• _PROBLEM TO SOLVE_: From the records below, copy each line in which the string "المسئولية" occurs.
-- GIVEN DATA follows --
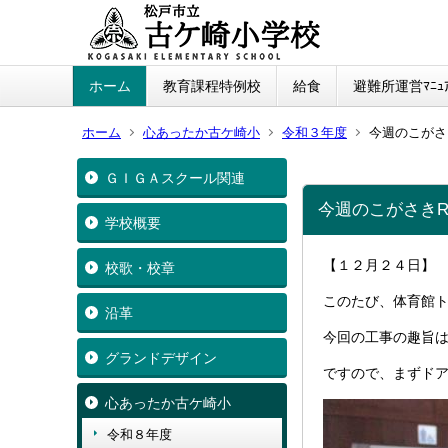
ホーム
教育課程特例校
給食
避難所運営ﾏﾆｭｱ
ホーム
心あったか古ケ崎小
令和３年度
今週のこがさ
ＧＩＧＡスクール関連
今週のこがさきR
学校概要
【１２月２４日】
校歌・校章
このたび、体育館
沿革
今回の工事の趣旨
グランドデザイン
ですので、まずド
心あったか古ケ崎小
令和８年度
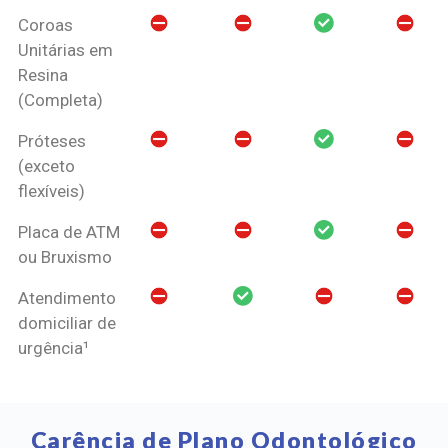
Coroas
Unitárias em
Resina
(Completa)
Próteses
(exceto
flexíveis)
Placa de ATM
ou Bruxismo
Atendimento
domiciliar de
urgência¹
Carência de Plano Odontológico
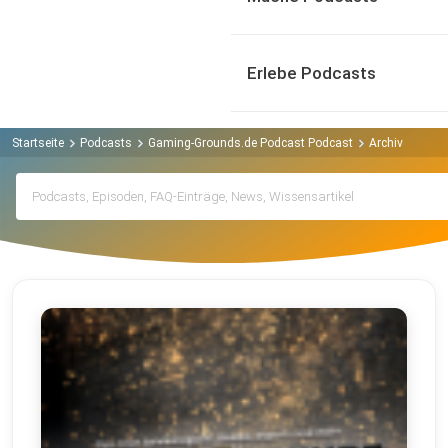
Erlebe Podcasts
Startseite
Podcasts
Gaming-Grounds.de Podcast Podcast
Archiv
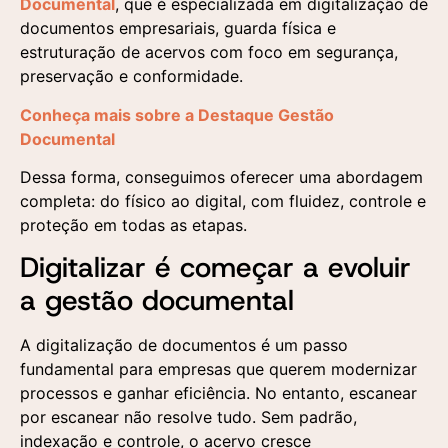
Documental
, que é especializada em digitalização de
documentos empresariais, guarda física e
estruturação de acervos com foco em segurança,
preservação e conformidade.
Conheça mais sobre a Destaque Gestão
Documental
Dessa forma, conseguimos oferecer uma abordagem
completa: do físico ao digital, com fluidez, controle e
proteção em todas as etapas.
Digitalizar é começar a evoluir
a gestão documental
A digitalização de documentos é um passo
fundamental para empresas que querem modernizar
processos e ganhar eficiência. No entanto, escanear
por escanear não resolve tudo. Sem padrão,
indexação e controle, o acervo cresce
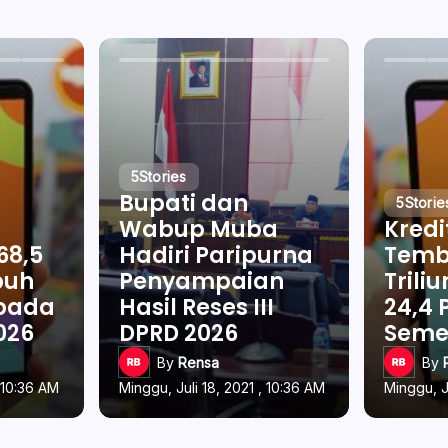
5
Stories
Bupati dan
5
Storie
Wabup Muba
Kredi
68,5
Hadiri Paripurna
Temb
buh
Penyampaian
Trili
 pada
Hasil Reses III
24,4 
026
DPRD 2026
Semes
By
Rensa
By
, 10:36 AM
Minggu, Juli 18, 2021 , 10:36 AM
Minggu, J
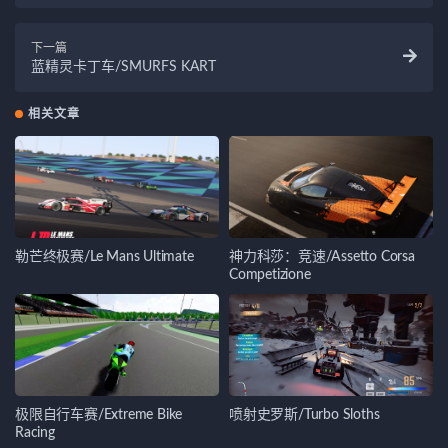
下一篇
蓝精灵卡丁车/SMURFS KART
相关文章
勒芒终极赛/Le Mans Ultimate
神力科莎：竞速/Assetto Corsa
Competizione
极限自行车赛/Extreme Bike
喷射史罗斯/Turbo Sloths
Racing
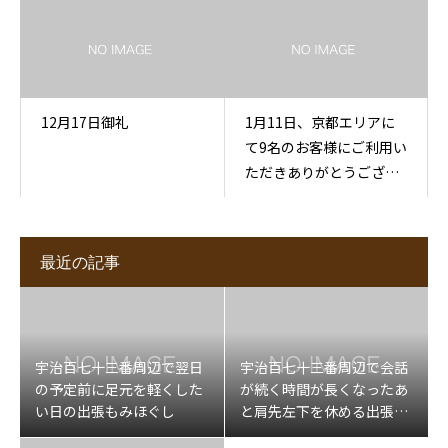
12月17日御礼
1月11日、京都エリアに
て9名のお客様にご利用い
ただきありがとうござい
ました
最近の記事
宇治百七十三番周辺で翌日
宇治百七十三番周辺で会話
の予定前に足元を軽くした
が続く時間が長くなったあ
い日の出張もみほぐし
と肩先左下を休める出張マ
ッサージ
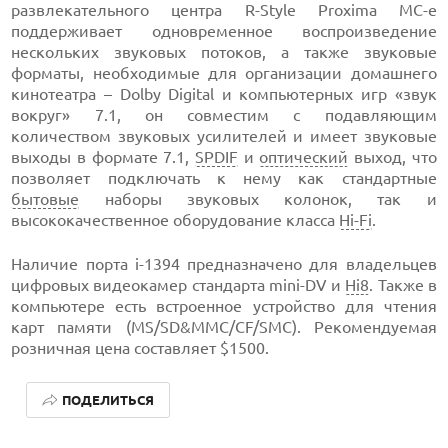
развлекательного центра R-Style Proxima MC-e
поддерживает одновременное воспроизведение
нескольких звуковых потоков, а также звуковые
форматы, необходимые для организации домашнего
кинотеатра – Dolby Digital и компьютерных игр «звук
вокруг» 7.1, он совместим с подавляющим
количеством звуковых усилителей и имеет звуковые
выходы в формате 7.1,
SPDIF
и
оптический
выход, что
позволяет подключать к нему как стандартные
бытовые
наборы звуковых колонок, так и
высококачественное оборудование класса
Hi-Fi
.
Наличие порта i-1394 предназначено для владельцев
цифровых видеокамер стандарта mini-DV и
Hi8
. Также в
компьютере есть встроенное устройство для чтения
карт памяти (MS/SD&MMC/CF/SMC). Рекомендуемая
розничная цена составляет $1500.
ПОДЕЛИТЬСЯ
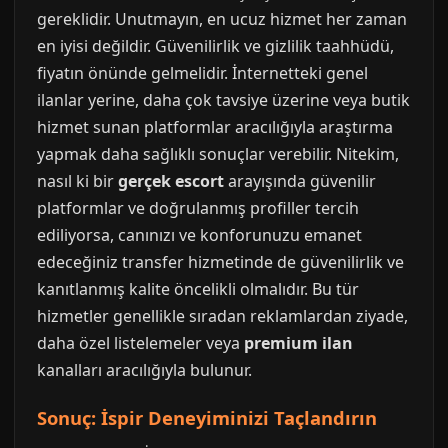
gereklidir. Unutmayın, en ucuz hizmet her zaman
en iyisi değildir. Güvenilirlik ve gizlilik taahhüdü,
fiyatın önünde gelmelidir. İnternetteki genel
ilanlar yerine, daha çok tavsiye üzerine veya butik
hizmet sunan platformlar aracılığıyla araştırma
yapmak daha sağlıklı sonuçlar verebilir. Nitekim,
nasıl ki bir
gerçek escort
arayışında güvenilir
platformlar ve doğrulanmış profiller tercih
ediliyorsa, canınızı ve konforunuzu emanet
edeceğiniz transfer hizmetinde de güvenilirlik ve
kanıtlanmış kalite öncelikli olmalıdır. Bu tür
hizmetler genellikle sıradan reklamlardan ziyade,
daha özel listelemeler veya
premium ilan
kanalları aracılığıyla bulunur.
Sonuç: İspir Deneyiminizi Taçlandırın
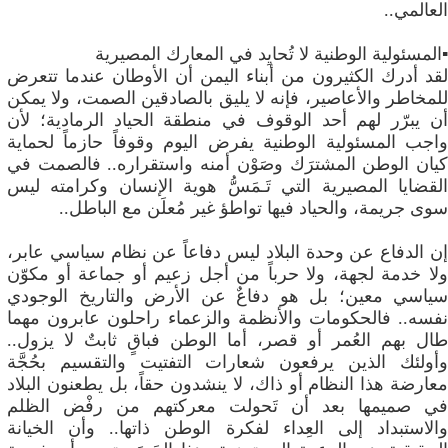
العالمي..
▪️المسئولية الوطنية لا تُحايِد في المعارك المصيرية
لقد أدرك الكثيرون من أبناء اليمن أن الأوطان عندما تتعرض
للمخاطر والأعاصير، فإنه لا يليق بالصادقين الصمت، ولا يمكن
أن يبرّر لهم أحد الوقوف في منطقة الحياد الرمادية؛ لأن
واجب المسئولية الوطنية يفرض اليوم وقوفاً حازماً لحماية
كيان الوطن المشترَك وصَوْن أمنه واستقراره.. فالصمت في
القضايا المصيرية التي تَـمَسُّ هوية الإنسان وكرامته ليس
سوى جريمة، والحياد فيها تواطؤ غير مُعلَن مع الباطل..
إن ​الدفاع عن وحدة البلاد ليس دفاعاً عن نظام سياسي عابر،
ولا خدمة لجهة، ولا حرباً من أجل زعيم أو جماعة أو مكوّن
سياسي معين؛ بل هو دفاعٌ عن الأرض والتاريخ الوجودي
نفسه.. فالحكومات والأنظمة والزعماء راحلون عابرون مهما
طال بهم العُمر أو قصر، أما الوطن فباقٍ ثابتٌ لا يزول..
وأولئك الذين يرفعون شعارات التفتيت والتقسيم بحُجَّة
معارضة هذا النظام أو ذاك، لا ينشدون حقاً، بل يطعنون البلاد
في صميمها بعد أن تَحولت معركتهم من رفْض الظلم
والاستبداد إلى العِداء لفكرة الوطن ذاتها.. وأن الخيانة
-- GIVEN DATA concluded --
• _ANSWER BOX_:
▪️المسئولية الوطنية لا تُحايِد في المعارك المصيرية
واجب المسئولية الوطنية يفرض اليوم وقوفاً حازماً لحماية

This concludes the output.